About this exercise:
From the listing below, work out how many lines contain "pinceles". Reply with that number only.

Material supplied:
※ ※ ※

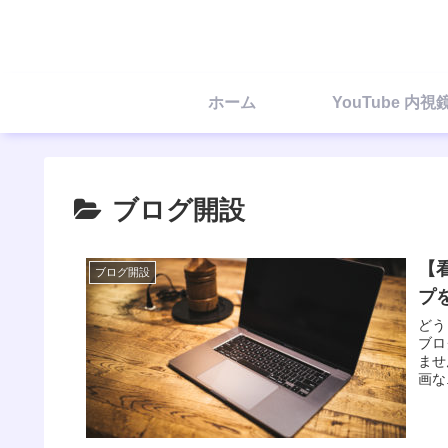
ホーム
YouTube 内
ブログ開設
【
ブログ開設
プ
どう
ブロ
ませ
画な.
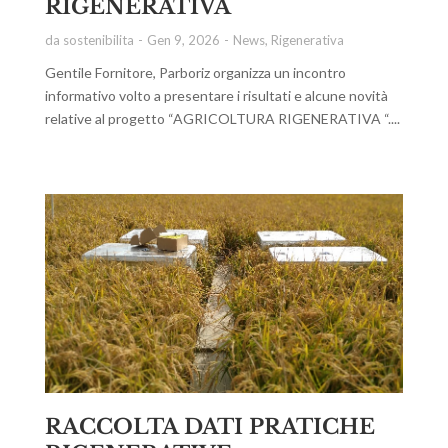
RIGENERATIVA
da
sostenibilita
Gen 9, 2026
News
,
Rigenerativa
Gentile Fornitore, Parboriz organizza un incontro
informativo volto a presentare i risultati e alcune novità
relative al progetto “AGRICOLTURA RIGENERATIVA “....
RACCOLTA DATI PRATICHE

※ ※ ※

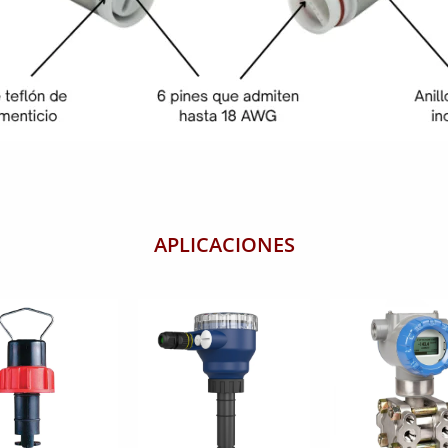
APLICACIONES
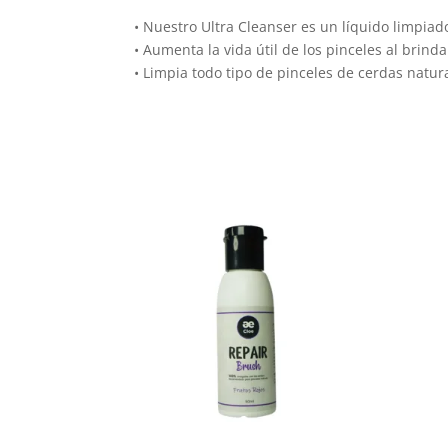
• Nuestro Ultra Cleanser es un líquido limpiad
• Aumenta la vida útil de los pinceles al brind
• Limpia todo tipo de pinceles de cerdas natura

※ ※ ※

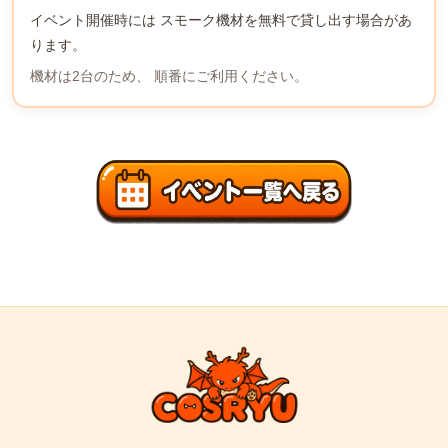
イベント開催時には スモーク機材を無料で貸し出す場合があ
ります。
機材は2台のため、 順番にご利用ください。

※ ※ ※

Task answer:
2